According to the results of a retrospective cohort study published in the British Journal of Clinical Pharmacology, individuals who have had a staggered overdose of paracetamol are at an increased risk of developing multi-organ failure and should be considered for early transfer to a specialist liver centre.  This research has been reported widely in the press. 

The authors note that paracetamol hepatotoxicity is the leading cause of acute liver failure in the UK.  The management of early, non-staggered overdose involves use of N-acetylcysteine (NAC) according to the Prescott nomogram; this however cannot be used on those patients who have taken repeated, sub-therapeutic doses of paracetamol (staggered overdoses).  It is thought that these overdoses, and those where patients present late (>15 hours post-overdose) are at a higher risk of developing hepatotoxicity.

Little is known about the relationship between staggered paracetamol overdoses and the development of severe complications (including need for liver transplantation) and most prognostic models do not consider the mechanism of overdose.  The current single-centre study was conducted to analyse the incidence, clinical course and outcome of staggered paracetamol overdoses and delayed presentation following overdose.

The cohort consisted of 663 patients admitted between 1992 and 2008 to the Scottish Liver Transplantation Unit with a paracetamol-induced severe, acute liver injury.  Information on the time course of the overdose was available in the majority (92.2%) of cases – 450 (73.6%) had a single time point overdose (>4g taken at a single defined time point) and 161 (26.4%) had a staggered overdose (ingestion of two or more supratherapeutic paracetamol doses over a time interval of greater than eight hours, resulting in a cumulative dose of >4 grams per day).

The main findings reported are as follows:

• Patients presenting after a staggered overdose were older (median 39 [29-46] years versus 32 [24-43] years, p<0.001) and more likely to have a history of alcohol abuse (48.9% vs. 29.2%, p<0.001) than those who had a single time point overdose.

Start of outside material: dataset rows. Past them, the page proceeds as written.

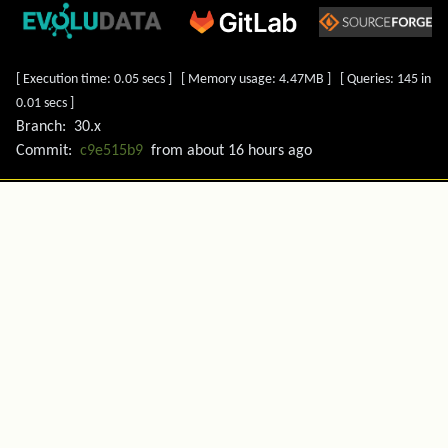
[ Execution time: 0.05 secs ] [ Memory usage: 4.47MB ] [ Queries: 145 in
0.01 secs ]
Branch:
30.x
Commit:
c9e515b9
from
about 16 hours ago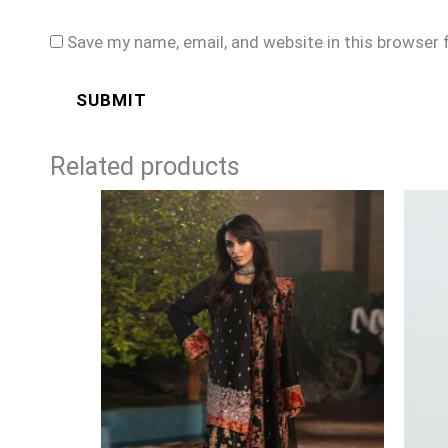
Save my name, email, and website in this browser 
Related products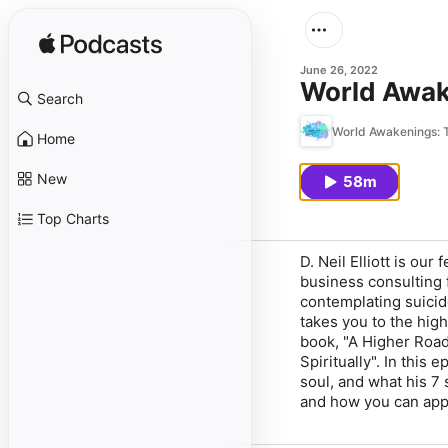
June 26, 2022
World Awake
Search
World Awakenings: T
Home
New
58m
Top Charts
D. Neil Elliott is ou
business consulting f
contemplating suicide
takes you to the hig
book, "A Higher Roa
Spiritually". In this 
soul, and what his 7 
and how you can apply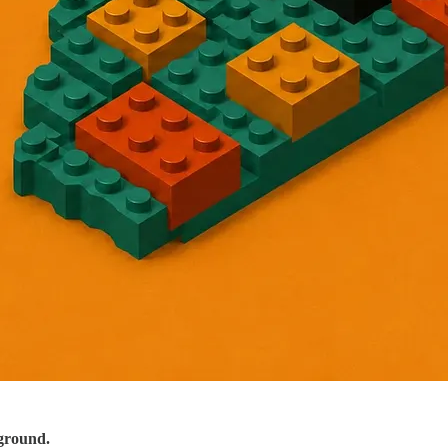
ground.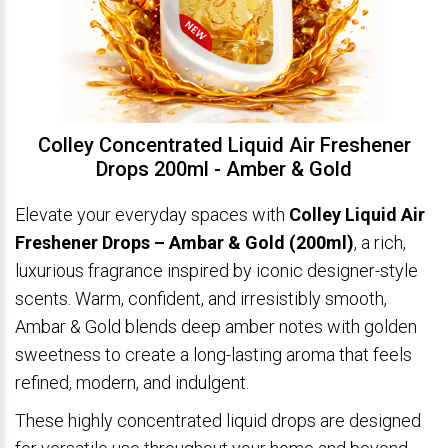
Colley Concentrated Liquid Air Freshener
Drops 200ml - Amber & Gold
Elevate your everyday spaces with
Colley Liquid Air
Freshener Drops – Ambar & Gold (200ml)
, a rich,
luxurious fragrance inspired by iconic designer-style
scents. Warm, confident, and irresistibly smooth,
Ambar & Gold blends deep amber notes with golden
sweetness to create a long-lasting aroma that feels
refined, modern, and indulgent.
These highly concentrated liquid drops are designed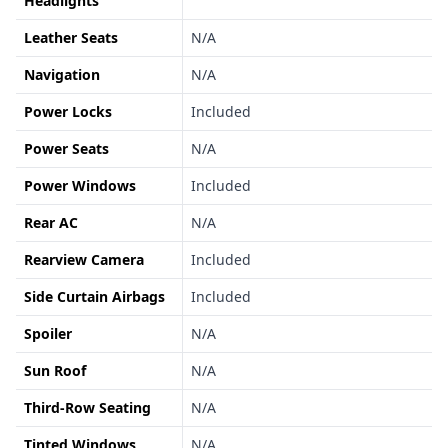
Headlights
Leather Seats
N/A
Navigation
N/A
Power Locks
Included
Power Seats
N/A
Power Windows
Included
Rear AC
N/A
Rearview Camera
Included
Side Curtain Airbags
Included
Spoiler
N/A
Sun Roof
N/A
Third-Row Seating
N/A
Tinted Windows
N/A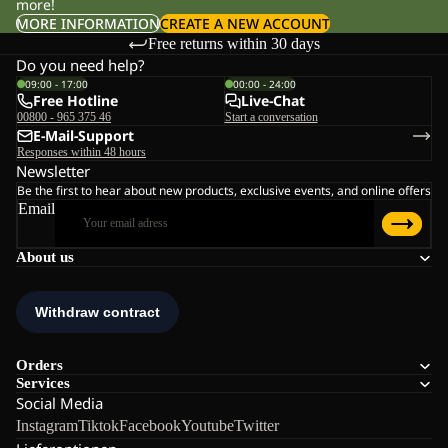
more!
MORE INFORMATION
CREATE A NEW ACCOUNT
Free returns within 30 days
Do you need help?
09:00 - 17:00
00:00 - 24:00
Free Hotline
Live-Chat
00800 - 965 375 46
Start a conversation
E-Mail-Support
Responses within 48 hours
Newsletter
Be the first to hear about new products, exclusive events, and online offers
Email
About us
Orders
Services
Social Media
Instagram
Tiktok
Facebook
Youtube
Twitter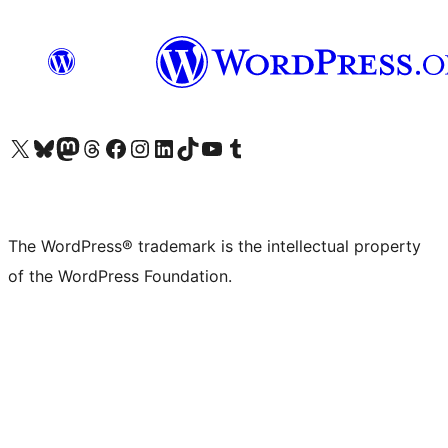
Visit our X (formerly Twitter) account
Visit our Bluesky account
Visit our Mastodon account
Visit our Threads account
Visit our Facebook page
Visit our Instagram account
Visit our LinkedIn account
Visit our TikTok account
Visit our YouTube channel
Visit our Tumblr account
The WordPress® trademark is the intellectual property
of the WordPress Foundation.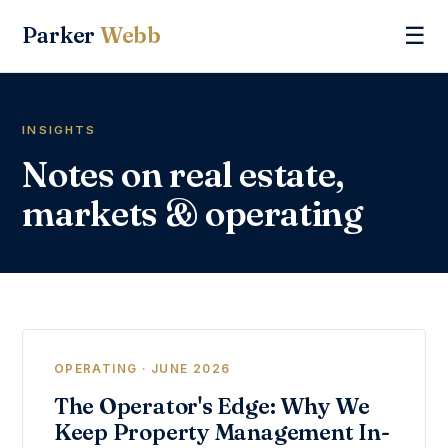
Parker
Webb
☰
INSIGHTS
Notes on real estate,
markets & operating
OPERATING · JUNE 2026
The Operator's Edge: Why We
Keep Property Management In-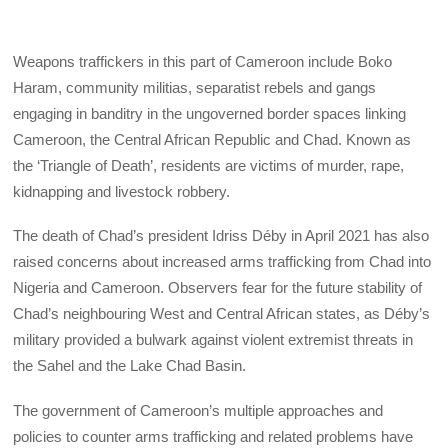
Weapons traffickers in this part of Cameroon include Boko
Haram, community militias, separatist rebels and gangs
engaging in banditry in the ungoverned border spaces linking
Cameroon, the Central African Republic and Chad. Known as
the ‘Triangle of Death’, residents are victims of murder, rape,
kidnapping and livestock robbery.
The death of Chad’s president Idriss Déby in April 2021 has also
raised concerns about increased arms trafficking from Chad into
Nigeria and Cameroon. Observers fear for the future stability of
Chad’s neighbouring West and Central African states, as Déby’s
military provided a bulwark against violent extremist threats in
the Sahel and the Lake Chad Basin.
The government of Cameroon’s multiple approaches and
policies to counter arms trafficking and related problems have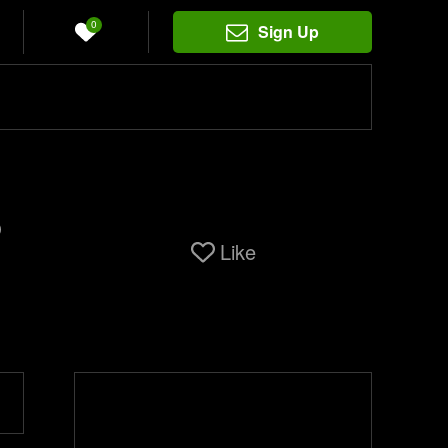
0
Sign Up
o
Like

• Relief of pain (58.2%) was the most common reason for repeated supratherapeutic ingestion in the staggered group; another 34.3% were taken deliberately as a suicide attempt.  Other causes included accidental overdose during intoxication, non-specific systemic illness, iatrogenic overdose and one overdose taken unintentionally by a patient with cognitive impairment.

• Staggered overdose patients had lower total ingested paracetamol doses and lower admission serum alanine aminotransferase levels.  Despite this, they were more likely to be encephalopathic on admission, require renal replacement therapy or mechanical ventilation, and had higher mortality rates compared with single time point overdoses (37.3% vs. 27.8%, p=0.025).  Staggered overdose was not however an independent predictor of death.

• A total of 48 patients presenting with staggered overdose had consumed an overdose of compound analgesics; the majority (43.8%) had used codeine phosphate/paracetamol compounds (co-codamol)

• The King's College poor prognostic criteria (used to determine who will most likely die without transplantation) had reduced sensitivity (77.6 (95% CI 70.8-81.5) for the staggered pattern of overdose.

• Delayed presentation (>24 hours following single point overdose) was independently associated with death/liver transplantation (OR 2.25 (95% CI 1.23-4.12), p= 0.009).

The authors conclude that both staggered overdoses and delayed presentation following overdose are strongly associated with multi-organ injury and the need for liver transplantation.  Such patients should therefore be treated as high risk for progression to acute liver failure, and should receive NAC in their presenting hospitals, whilst laboratory values are awaited.  They should also be considered for early transfer to specialist liver centres.